If you ask Dutch people about the state of architecture in their country today, sooner or later two reactions will inevitably come up. The first is a general lament about the decreasing architectural quality in what had hitherto been the model country for neo-modernism. The second is amazement about the triumphal procession of a new traditionalism which enjoys great popularity, particularly when it comes to house building. In fact, the Netherlands has developed a new centre for ‘New Urbanism’, partly in the slipstream created by the British and American precursors. Entire small towns were, and still are, based on the examples of villages, fortified towns or castles, with or without moats, from the Middle Ages.
Architects have at their mercy the devotees of neotraditionalism and the like, who are irreconcilably against even the term ‘traditional’, which is like a red rag to them. To that effect, genuinely objective, impartial surveys are rare. Hans Ibelings, author of the much-discussed book, Supermodernism, attempted to carry out such a survey. He accepts the possibility that the number of readers who have a strongly neutral attitude towards him may not be decreasing. However, he retorts: “Just as I wished to document supermodern architecture out of curiosity, I now attempt to provide a picture of another phenomenon in contemporary architecture, which fascinates me to the same extent and which I sum up under the name ‘contemporary traditionalism’.”
At the beginning of his book, Ibelings compares traditional architecture with biological nourishment: in the past nothing else existed. However, at the moment, because architecture was practically eliminated due to the effects of industrialisation, people must seek to reinvent it under another name. And traditionalism in architecture is considered to be like ‘organic’ when it comes to food – something which is a way of life or more superficially a lifestyle.
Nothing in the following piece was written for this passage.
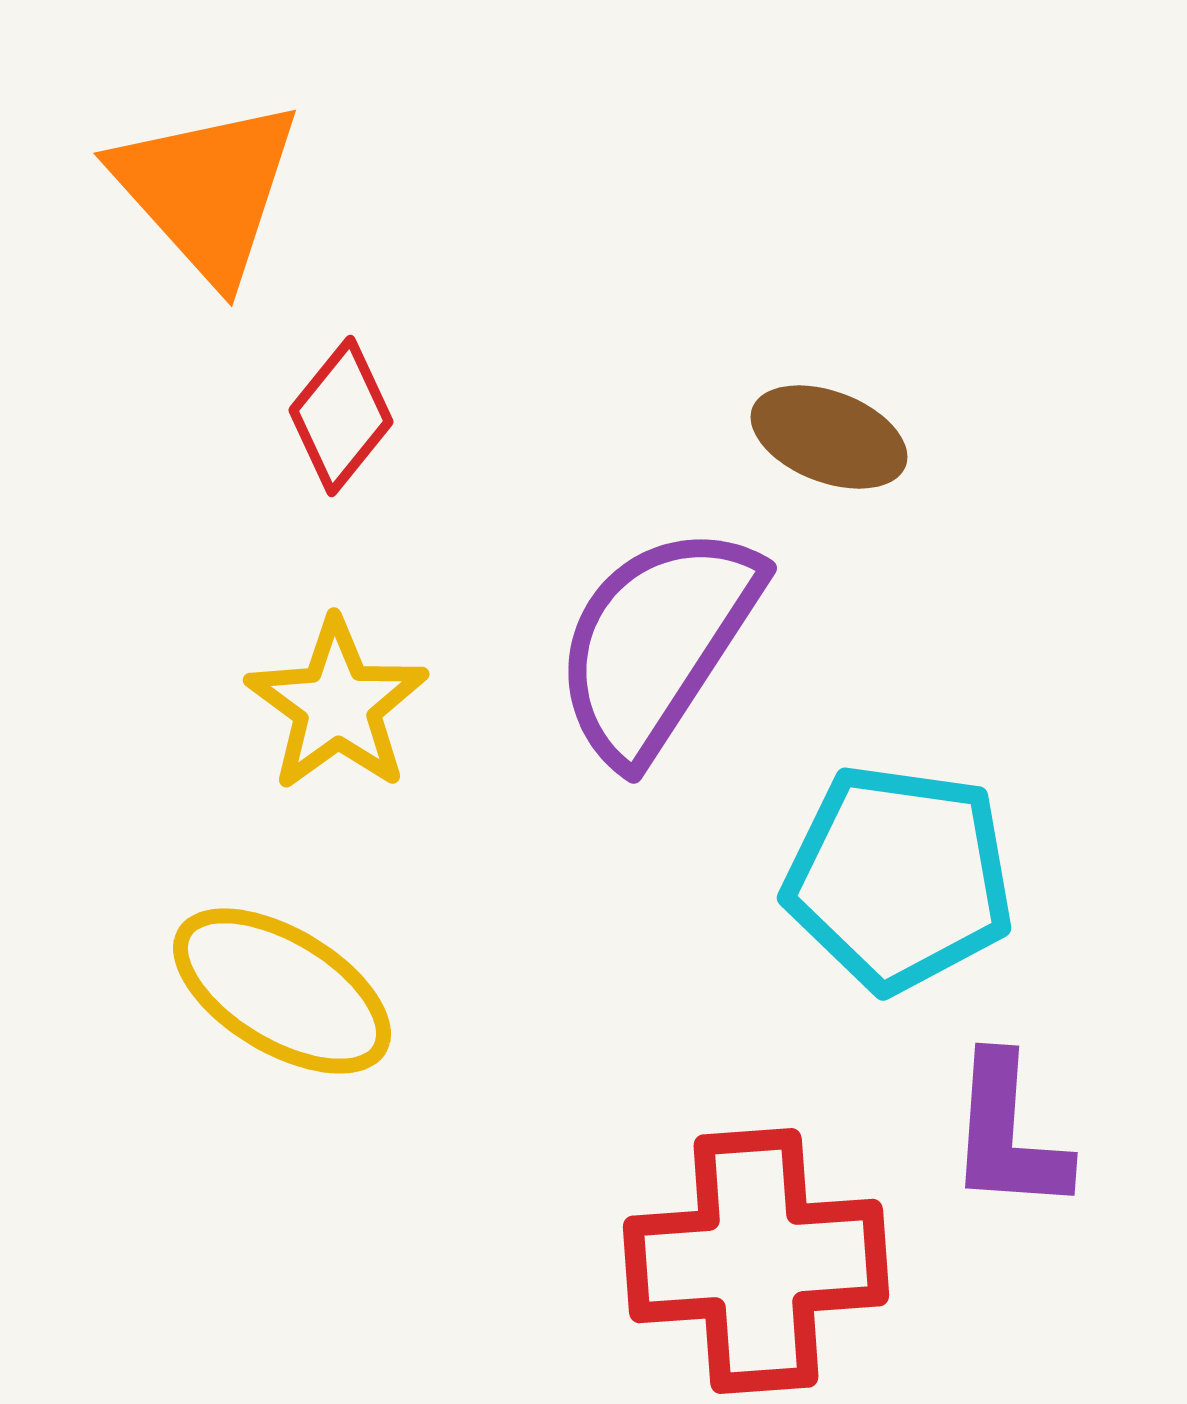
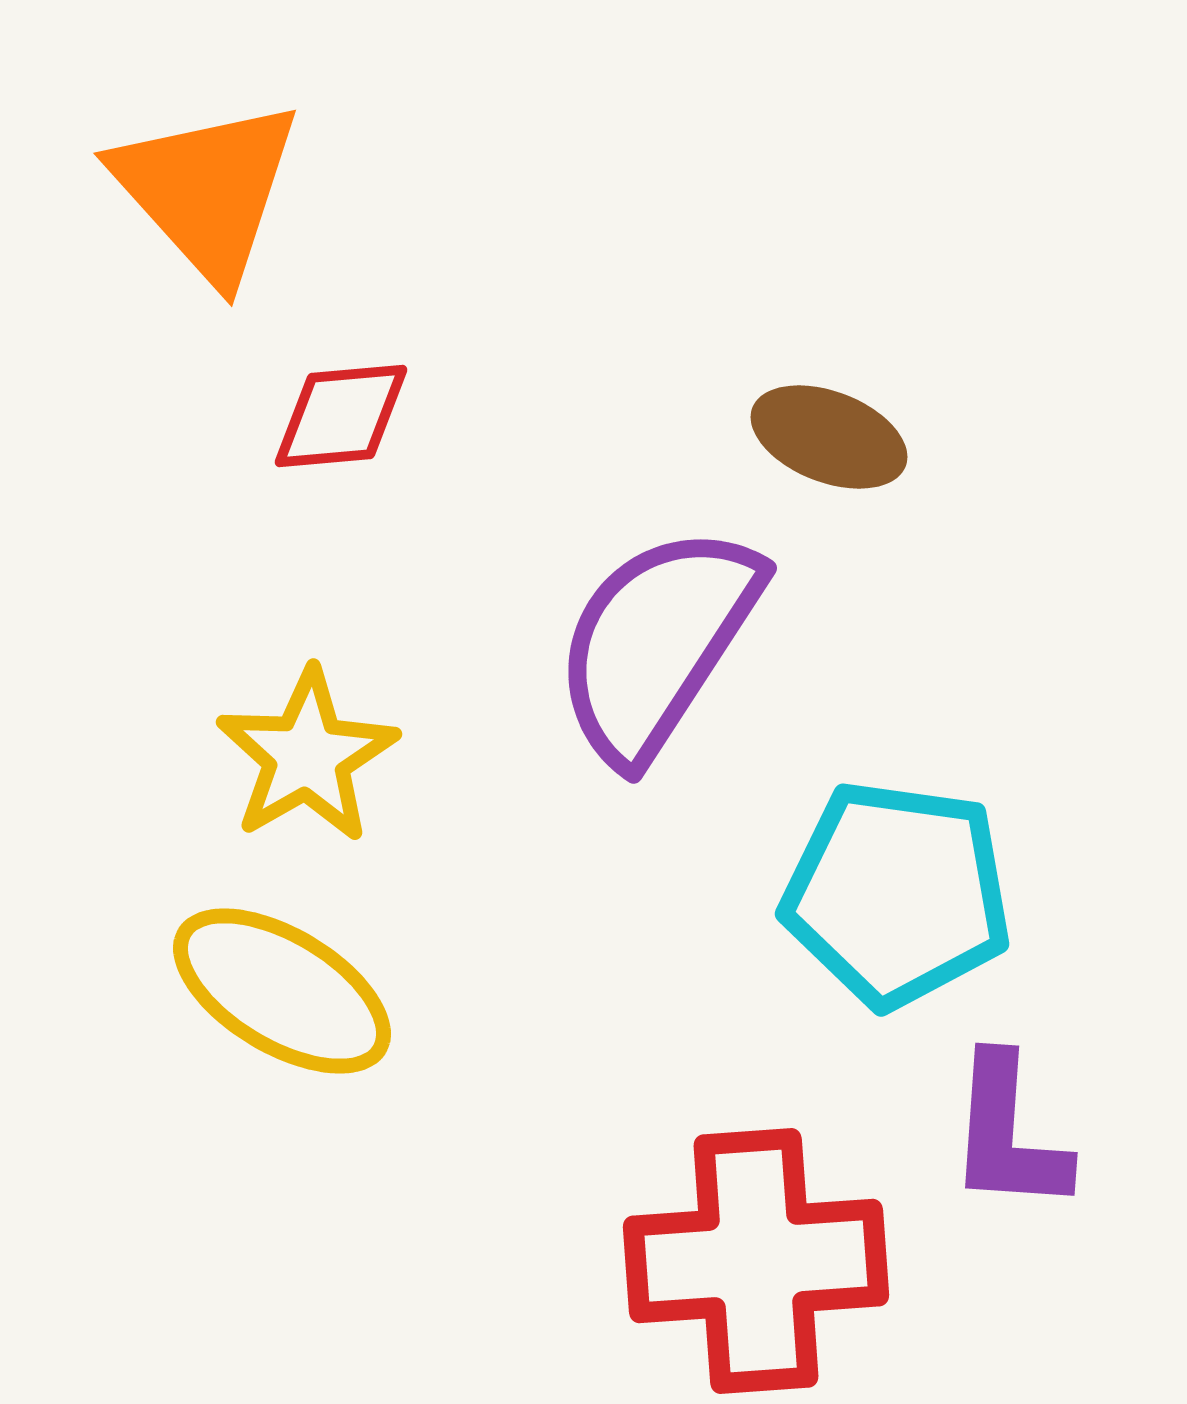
red diamond: rotated 46 degrees clockwise
yellow star: moved 30 px left, 51 px down; rotated 6 degrees clockwise
cyan pentagon: moved 2 px left, 16 px down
Ibelings noticed that in a time when holding onto designs which have stood the test of time is viewed distrustfully, traditionalists must avail themselves of more radical, provocative views than their neomodernist counterparts – ‘precisely because they dare resist this tradition of the new’.
In Unmodern Architecture, Ibelings describes the development of ‘contemporary traditionalism’ and its main representatives in Holland, Rob and Léon Krier, Adolfo Natalini, Vera Yanovshtchinsky, Sjoerd Soeters and Molenaar & van Winden, to name but a few. In doing so, he makes it clear that they were nearly all trained in the tradition of post-war modernism and are now making up for what to a large extent passed the Netherlands by at the time: postmodernism. Ibelings keeps to the book’s promise by describing things impartially and therefore the book sometimes shows neotraditionalism in a new and unusual light. Unfortunately however, in doing so, he almost exclusively presents the views of the architects. The ‘fellow players’ have been faded out, despite the fact that without them the architectural movement would never have developed to such an extent. This included the housing industry, which gave contracts for the buildings, and the ‘man on the street’ as the buyer, the wishes of whom the new-old architectural style attempts to fulfil. Therefore, possibly inadvertently, Unmodern Architecture portrays neotraditio-nalism as something that it never was: an autonomous art (of building), which is practically detached from market forces.